Pope Francis changes Catholic Church teaching to say death penalty is 'inadmissible'
ROME - Pope Francis has changed Catholic Church teaching to fully reject the death penalty, the Vatican announced Thursday, saying it would work to abolish capital punishment worldwide.
The change addresses several sentences of the catechism, the compendium of Catholic beliefs, and it sharply amplifies the church's opposition to a policy that is heavily debated around the world and used in parts of the United States.
The church's updated teaching states that capital punishment is "inadmissible because it is an attack on the inviolability and dignity of the person." Previously, the church allowed for the death penalty in very rare cases, only as a means of "defending human lives against the unjust aggressor."
Francis has for years been a vocal critic of the death penalty, calling it an "inhuman measure," but his latest move places the issue toward the forefront of his efforts to overhaul and modernize the Roman Catholic Church, even as it struggles to contend with a new wave of sexual abuse allegations. The move could also reshape discussion about the issue in the United States, where some Catholic politicians - such as Texas Gov. Greg Abbott, whose state carries out the highest number of executions - have supported the death penalty.
"There is no doubt the pope wants politicians to pay attention to this," said John Gehring, the Catholic program director at Faith in Public Life, an advocacy group in Washington. "He is not just speaking internally. The pope wants to elevate this as a definitive pro-life issue."

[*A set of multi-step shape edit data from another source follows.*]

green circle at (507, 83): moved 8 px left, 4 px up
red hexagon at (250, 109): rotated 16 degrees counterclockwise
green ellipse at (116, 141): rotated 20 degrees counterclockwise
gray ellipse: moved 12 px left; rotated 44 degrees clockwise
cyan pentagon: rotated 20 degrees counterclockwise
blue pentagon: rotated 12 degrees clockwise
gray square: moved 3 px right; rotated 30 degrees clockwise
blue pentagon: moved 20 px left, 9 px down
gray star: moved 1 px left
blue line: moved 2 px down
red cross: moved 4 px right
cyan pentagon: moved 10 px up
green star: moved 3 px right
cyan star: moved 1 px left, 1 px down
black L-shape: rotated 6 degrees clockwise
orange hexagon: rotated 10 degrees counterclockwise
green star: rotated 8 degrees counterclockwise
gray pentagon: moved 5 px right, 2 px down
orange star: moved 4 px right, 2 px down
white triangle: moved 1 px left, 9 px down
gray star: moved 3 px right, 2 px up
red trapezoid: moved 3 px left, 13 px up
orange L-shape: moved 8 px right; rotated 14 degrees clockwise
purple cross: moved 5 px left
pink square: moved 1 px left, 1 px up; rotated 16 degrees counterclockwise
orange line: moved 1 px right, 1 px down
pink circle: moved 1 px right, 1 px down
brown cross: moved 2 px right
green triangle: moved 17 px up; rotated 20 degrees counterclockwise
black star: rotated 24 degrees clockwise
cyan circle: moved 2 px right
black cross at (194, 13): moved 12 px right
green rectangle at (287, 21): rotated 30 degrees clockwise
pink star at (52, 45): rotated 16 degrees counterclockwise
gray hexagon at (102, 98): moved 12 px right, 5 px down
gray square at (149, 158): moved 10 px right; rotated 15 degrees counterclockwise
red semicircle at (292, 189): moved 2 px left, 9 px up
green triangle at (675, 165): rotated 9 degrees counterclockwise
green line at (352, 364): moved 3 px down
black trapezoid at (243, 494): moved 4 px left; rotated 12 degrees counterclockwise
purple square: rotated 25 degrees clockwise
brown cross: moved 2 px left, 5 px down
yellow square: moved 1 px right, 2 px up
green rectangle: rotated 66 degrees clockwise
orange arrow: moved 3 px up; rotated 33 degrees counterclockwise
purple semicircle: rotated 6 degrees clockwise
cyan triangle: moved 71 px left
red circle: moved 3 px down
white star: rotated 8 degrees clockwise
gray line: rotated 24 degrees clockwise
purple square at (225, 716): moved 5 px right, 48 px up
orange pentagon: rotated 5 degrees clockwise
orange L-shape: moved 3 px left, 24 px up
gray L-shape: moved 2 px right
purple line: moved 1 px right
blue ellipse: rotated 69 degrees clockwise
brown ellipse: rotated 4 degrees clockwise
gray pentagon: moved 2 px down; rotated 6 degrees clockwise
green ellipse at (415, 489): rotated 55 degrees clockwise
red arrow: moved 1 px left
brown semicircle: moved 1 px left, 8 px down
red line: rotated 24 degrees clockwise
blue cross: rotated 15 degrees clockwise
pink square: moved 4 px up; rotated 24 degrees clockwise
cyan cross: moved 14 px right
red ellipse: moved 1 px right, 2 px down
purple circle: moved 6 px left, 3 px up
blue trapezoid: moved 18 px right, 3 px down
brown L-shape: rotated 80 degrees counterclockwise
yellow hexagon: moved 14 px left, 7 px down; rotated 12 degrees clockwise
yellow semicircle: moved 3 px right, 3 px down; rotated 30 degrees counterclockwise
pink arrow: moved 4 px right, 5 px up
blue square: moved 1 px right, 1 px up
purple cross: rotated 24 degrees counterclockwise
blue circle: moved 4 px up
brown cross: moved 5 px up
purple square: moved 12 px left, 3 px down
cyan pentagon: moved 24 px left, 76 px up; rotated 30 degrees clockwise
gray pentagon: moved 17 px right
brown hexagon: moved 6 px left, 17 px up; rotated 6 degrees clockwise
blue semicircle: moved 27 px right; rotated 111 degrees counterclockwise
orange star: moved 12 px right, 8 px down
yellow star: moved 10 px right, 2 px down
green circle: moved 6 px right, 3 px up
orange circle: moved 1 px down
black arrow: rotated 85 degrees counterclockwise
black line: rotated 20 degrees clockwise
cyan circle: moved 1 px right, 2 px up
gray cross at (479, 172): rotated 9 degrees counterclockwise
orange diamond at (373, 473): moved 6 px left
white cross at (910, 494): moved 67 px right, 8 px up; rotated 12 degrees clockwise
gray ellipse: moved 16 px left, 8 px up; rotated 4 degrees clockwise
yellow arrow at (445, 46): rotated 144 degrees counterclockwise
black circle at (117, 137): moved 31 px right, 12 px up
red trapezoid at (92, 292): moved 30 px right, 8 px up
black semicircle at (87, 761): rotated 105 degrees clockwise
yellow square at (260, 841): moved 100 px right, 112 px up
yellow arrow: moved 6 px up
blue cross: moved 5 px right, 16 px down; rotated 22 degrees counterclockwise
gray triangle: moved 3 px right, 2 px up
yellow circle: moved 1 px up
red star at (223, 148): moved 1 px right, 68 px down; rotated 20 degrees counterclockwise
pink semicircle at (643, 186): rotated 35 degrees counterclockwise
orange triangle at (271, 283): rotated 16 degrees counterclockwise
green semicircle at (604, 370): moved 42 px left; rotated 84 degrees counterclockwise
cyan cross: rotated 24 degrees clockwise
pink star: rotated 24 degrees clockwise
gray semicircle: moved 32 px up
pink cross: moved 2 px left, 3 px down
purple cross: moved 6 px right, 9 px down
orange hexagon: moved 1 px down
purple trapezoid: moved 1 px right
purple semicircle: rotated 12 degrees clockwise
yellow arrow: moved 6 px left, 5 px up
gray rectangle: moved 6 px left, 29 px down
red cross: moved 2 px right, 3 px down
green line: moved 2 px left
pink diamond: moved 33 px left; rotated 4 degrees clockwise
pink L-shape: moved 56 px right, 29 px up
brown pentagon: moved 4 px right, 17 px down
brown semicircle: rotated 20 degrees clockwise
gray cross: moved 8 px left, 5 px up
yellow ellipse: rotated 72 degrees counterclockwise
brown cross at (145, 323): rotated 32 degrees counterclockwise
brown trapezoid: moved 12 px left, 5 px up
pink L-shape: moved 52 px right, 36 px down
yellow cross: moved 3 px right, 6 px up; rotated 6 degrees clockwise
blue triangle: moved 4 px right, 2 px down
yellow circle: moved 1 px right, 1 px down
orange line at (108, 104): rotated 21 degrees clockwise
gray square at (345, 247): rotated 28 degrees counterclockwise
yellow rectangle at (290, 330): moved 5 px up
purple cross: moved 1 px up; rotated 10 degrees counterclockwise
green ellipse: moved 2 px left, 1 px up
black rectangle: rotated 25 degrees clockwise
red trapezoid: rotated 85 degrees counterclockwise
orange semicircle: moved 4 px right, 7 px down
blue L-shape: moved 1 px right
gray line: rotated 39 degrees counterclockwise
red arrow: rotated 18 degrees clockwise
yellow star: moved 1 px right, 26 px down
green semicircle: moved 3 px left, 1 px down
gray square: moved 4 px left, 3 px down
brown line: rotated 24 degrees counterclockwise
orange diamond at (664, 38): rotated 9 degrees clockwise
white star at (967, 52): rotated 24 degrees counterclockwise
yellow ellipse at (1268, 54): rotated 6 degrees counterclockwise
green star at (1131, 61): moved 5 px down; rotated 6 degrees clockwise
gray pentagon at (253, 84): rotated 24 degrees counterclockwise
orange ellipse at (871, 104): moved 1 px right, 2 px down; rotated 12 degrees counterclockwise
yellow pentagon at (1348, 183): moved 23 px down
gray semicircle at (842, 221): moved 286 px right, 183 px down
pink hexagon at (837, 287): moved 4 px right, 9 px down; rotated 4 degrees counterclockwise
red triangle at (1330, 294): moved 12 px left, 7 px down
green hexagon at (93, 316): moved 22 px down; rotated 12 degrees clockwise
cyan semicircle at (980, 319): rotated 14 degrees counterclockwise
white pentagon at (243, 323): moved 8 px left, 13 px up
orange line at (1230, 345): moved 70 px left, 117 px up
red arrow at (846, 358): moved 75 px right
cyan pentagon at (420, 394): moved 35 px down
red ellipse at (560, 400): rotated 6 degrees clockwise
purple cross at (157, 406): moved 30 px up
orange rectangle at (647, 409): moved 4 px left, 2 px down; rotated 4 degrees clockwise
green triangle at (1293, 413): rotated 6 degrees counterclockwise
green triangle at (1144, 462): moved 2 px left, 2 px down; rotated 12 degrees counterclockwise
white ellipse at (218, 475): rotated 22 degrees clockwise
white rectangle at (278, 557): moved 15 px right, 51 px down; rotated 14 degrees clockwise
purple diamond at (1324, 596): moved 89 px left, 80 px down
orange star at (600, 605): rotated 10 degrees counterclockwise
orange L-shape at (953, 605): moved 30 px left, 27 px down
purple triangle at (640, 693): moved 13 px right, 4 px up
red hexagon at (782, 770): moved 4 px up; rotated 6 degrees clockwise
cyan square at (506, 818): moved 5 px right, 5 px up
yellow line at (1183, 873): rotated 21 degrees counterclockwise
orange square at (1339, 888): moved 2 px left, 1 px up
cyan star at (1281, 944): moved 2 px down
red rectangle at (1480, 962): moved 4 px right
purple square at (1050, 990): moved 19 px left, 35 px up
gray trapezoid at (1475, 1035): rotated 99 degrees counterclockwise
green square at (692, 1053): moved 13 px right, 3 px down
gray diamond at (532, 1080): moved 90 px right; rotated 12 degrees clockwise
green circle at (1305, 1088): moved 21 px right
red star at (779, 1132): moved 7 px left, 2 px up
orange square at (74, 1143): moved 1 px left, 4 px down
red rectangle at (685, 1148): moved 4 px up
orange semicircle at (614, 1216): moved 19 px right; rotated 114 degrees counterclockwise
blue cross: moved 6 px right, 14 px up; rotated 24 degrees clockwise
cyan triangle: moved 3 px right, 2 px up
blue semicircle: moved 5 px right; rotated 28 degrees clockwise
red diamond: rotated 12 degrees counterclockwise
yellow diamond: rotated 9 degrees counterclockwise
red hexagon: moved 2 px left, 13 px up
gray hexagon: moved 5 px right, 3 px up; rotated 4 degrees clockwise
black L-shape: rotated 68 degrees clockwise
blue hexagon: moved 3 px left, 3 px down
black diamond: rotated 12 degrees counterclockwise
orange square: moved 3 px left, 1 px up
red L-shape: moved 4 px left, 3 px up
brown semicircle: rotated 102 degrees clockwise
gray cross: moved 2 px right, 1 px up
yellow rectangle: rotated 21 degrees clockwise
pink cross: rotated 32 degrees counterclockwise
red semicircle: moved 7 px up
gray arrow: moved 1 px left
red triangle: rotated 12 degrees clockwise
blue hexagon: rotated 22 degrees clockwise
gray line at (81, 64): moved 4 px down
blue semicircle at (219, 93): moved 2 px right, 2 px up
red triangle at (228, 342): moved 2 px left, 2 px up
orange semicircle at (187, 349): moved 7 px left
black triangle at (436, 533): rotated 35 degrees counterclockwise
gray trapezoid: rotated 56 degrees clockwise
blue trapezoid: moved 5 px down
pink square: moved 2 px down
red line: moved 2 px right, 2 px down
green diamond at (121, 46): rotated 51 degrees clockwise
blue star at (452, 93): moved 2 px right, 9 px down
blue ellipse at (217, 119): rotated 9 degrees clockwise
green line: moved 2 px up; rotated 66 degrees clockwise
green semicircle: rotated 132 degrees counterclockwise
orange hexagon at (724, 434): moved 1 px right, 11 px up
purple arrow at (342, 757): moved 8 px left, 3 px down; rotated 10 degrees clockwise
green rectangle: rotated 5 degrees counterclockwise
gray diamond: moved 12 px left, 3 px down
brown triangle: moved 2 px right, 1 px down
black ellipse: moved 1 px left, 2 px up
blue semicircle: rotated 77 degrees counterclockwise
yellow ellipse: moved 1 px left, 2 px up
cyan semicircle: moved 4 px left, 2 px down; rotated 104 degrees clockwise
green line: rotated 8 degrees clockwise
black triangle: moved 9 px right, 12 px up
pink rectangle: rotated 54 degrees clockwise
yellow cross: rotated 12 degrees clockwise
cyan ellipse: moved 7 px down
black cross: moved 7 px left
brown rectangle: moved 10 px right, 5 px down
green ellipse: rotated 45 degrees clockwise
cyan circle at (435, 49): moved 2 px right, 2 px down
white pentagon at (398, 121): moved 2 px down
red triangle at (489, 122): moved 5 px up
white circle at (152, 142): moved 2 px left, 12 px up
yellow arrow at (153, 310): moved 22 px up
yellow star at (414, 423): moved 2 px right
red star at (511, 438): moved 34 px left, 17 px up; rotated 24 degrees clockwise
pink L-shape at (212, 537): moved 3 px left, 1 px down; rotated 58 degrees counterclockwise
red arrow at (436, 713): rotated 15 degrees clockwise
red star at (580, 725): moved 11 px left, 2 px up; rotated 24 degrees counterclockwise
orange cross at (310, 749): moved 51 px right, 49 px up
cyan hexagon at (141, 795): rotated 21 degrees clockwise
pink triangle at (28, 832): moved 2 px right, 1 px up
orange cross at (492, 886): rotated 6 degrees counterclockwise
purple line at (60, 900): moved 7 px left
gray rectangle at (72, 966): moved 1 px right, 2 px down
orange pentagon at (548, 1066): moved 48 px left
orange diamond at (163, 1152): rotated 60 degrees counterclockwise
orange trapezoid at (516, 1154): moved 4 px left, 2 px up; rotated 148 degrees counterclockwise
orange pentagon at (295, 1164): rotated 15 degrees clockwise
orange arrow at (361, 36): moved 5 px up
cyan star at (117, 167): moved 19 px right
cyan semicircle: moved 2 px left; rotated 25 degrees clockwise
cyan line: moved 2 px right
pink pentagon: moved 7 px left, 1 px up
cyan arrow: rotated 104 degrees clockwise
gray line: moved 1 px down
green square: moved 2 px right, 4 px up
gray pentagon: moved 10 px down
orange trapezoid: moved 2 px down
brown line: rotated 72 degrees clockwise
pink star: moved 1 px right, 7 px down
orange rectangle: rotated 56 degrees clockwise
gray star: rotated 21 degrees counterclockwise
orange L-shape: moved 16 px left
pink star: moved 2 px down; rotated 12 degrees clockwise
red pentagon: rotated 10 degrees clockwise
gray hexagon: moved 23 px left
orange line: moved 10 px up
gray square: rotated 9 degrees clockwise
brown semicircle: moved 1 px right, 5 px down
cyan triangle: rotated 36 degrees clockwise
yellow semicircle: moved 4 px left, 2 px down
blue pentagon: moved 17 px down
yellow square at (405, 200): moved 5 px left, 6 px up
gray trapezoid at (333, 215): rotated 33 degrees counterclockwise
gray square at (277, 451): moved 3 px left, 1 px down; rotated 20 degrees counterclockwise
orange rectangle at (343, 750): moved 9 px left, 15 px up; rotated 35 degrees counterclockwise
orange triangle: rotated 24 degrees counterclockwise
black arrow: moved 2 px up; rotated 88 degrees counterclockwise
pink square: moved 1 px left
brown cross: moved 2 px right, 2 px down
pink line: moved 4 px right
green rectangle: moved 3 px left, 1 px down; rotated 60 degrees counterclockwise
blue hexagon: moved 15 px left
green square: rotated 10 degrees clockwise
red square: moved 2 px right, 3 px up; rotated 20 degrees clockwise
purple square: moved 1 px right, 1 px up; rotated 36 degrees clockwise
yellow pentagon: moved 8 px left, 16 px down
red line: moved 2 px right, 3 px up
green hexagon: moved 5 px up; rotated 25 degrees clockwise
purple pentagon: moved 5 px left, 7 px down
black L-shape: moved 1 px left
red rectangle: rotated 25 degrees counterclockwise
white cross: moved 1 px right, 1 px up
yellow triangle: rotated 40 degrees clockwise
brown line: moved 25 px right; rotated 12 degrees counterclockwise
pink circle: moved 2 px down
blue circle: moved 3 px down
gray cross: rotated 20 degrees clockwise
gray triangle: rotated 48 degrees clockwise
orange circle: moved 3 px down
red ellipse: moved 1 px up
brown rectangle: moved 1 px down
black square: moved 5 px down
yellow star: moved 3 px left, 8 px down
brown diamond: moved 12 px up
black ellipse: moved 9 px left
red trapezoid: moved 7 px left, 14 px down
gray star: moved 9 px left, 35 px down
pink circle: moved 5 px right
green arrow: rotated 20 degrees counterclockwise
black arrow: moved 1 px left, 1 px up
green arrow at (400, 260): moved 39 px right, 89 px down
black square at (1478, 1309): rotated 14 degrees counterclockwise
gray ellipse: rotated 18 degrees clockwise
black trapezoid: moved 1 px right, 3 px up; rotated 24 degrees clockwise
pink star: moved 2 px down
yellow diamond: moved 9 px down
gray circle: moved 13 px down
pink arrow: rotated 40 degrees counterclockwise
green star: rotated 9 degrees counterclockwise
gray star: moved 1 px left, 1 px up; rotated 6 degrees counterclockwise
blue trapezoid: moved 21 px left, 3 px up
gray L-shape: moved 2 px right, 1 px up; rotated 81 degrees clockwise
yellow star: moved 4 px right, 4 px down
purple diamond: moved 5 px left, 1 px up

The Argentine pontiff, who had hinted last year that such a change might come, has described the church's stance on the death penalty as evidence of how the Vatican can evolve - in this case, over the course of a generation. The church had for centuries permitted executions, but in 1997, John Paul II dramatically narrowed the standards for when the punishment was permissible. Since then, the number of nations that use capital punishment has decreased.
The practice has been fully abolished in most countries that are predominantly Catholic, including throughout the European Union and across nearly all of South America. More than 80 percent of the 993 executions recorded in 2017 by Amnesty International were carried out in the Arab world - led by Iran, Saudi Arabia and Iraq. Amnesty International does not publish data from China, where the death penalty is also legal.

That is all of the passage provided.